# Task requirements:
Return the records that follow unaltered. Omit every picture.

# Data provided:
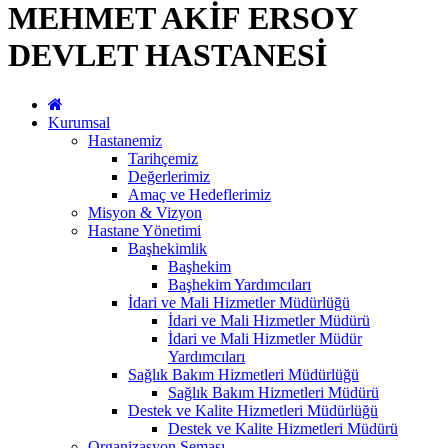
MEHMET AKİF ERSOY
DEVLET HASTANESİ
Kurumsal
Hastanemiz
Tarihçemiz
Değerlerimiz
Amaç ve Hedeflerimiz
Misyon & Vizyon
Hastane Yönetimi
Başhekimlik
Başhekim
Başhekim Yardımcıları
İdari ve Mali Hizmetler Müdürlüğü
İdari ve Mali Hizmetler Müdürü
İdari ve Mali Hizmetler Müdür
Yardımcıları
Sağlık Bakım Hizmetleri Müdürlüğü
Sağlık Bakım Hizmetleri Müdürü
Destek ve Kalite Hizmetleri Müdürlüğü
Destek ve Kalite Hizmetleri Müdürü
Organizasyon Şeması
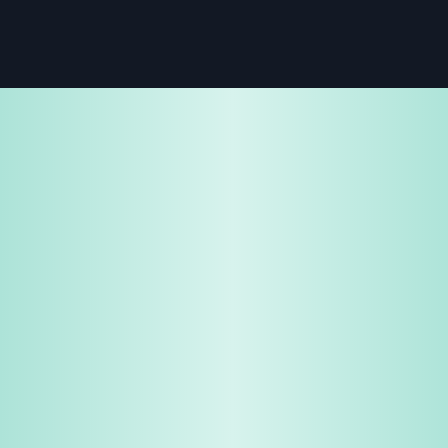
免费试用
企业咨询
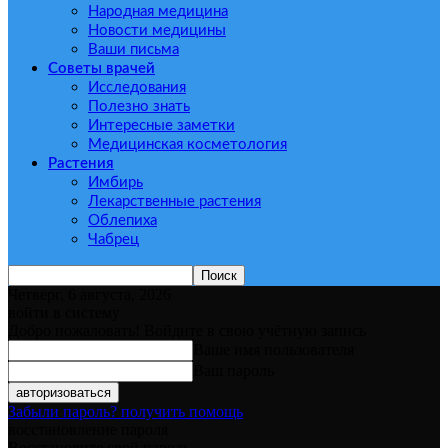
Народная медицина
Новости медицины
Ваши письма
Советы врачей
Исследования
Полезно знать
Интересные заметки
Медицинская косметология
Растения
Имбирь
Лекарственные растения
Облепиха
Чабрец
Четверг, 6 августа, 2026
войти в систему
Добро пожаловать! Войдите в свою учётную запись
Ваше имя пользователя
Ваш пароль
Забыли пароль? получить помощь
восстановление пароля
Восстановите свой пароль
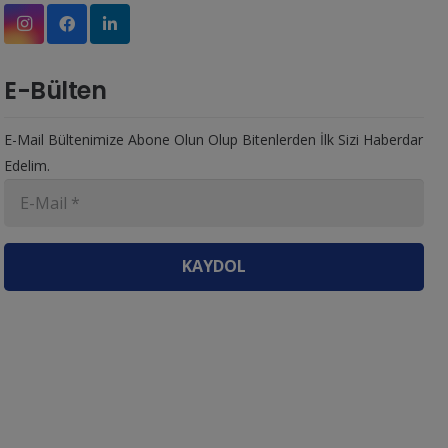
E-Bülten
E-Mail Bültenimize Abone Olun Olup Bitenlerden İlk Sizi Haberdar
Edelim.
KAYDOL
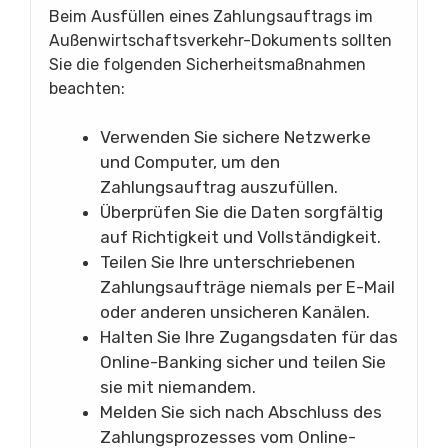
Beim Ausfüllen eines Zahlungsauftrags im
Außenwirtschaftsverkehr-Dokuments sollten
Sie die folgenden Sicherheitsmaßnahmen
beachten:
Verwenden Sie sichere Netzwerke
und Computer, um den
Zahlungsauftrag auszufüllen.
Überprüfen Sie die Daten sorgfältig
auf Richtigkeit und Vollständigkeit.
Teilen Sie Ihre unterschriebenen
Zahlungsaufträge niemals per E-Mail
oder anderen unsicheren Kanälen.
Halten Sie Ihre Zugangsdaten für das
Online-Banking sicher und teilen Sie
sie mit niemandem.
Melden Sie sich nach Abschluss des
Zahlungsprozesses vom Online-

# Expected answer:
MEHMET AKİF ERSOY
DEVLET HASTANESİ
Kurumsal
Hastanemiz
Tarihçemiz
Değerlerimiz
Amaç ve Hedeflerimiz
Misyon & Vizyon
Hastane Yönetimi
Başhekimlik
Başhekim
Başhekim Yardımcıları
İdari ve Mali Hizmetler Müdürlüğü
İdari ve Mali Hizmetler Müdürü
İdari ve Mali Hizmetler Müdür
Yardımcıları
Sağlık Bakım Hizmetleri Müdürlüğü
Sağlık Bakım Hizmetleri Müdürü
Destek ve Kalite Hizmetleri Müdürlüğü
Destek ve Kalite Hizmetleri Müdürü
Organizasyon Şeması
免费试用
企业咨询
Народная медицина
Новости медицины
Ваши письма
Советы врачей
Исследования
Полезно знать
Интересные заметки
Медицинская косметология
Растения
Имбирь
Лекарственные растения
Облепиха
Чабрец
Четверг, 6 августа, 2026
войти в систему
Добро пожаловать! Войдите в свою учётную запись
Ваше имя пользователя
Ваш пароль
Забыли пароль? получить помощь
восстановление пароля
Восстановите свой пароль
E-Bülten
E-Mail Bültenimize Abone Olun Olup Bitenlerden İlk Sizi Haberdar
Edelim.
KAYDOL
Beim Ausfüllen eines Zahlungsauftrags im
Außenwirtschaftsverkehr-Dokuments sollten
Sie die folgenden Sicherheitsmaßnahmen
beachten:
Verwenden Sie sichere Netzwerke
und Computer, um den
Zahlungsauftrag auszufüllen.
Überprüfen Sie die Daten sorgfältig
auf Richtigkeit und Vollständigkeit.
Teilen Sie Ihre unterschriebenen
Zahlungsaufträge niemals per E-Mail
oder anderen unsicheren Kanälen.
Halten Sie Ihre Zugangsdaten für das
Online-Banking sicher und teilen Sie
sie mit niemandem.
Melden Sie sich nach Abschluss des
Zahlungsprozesses vom Online-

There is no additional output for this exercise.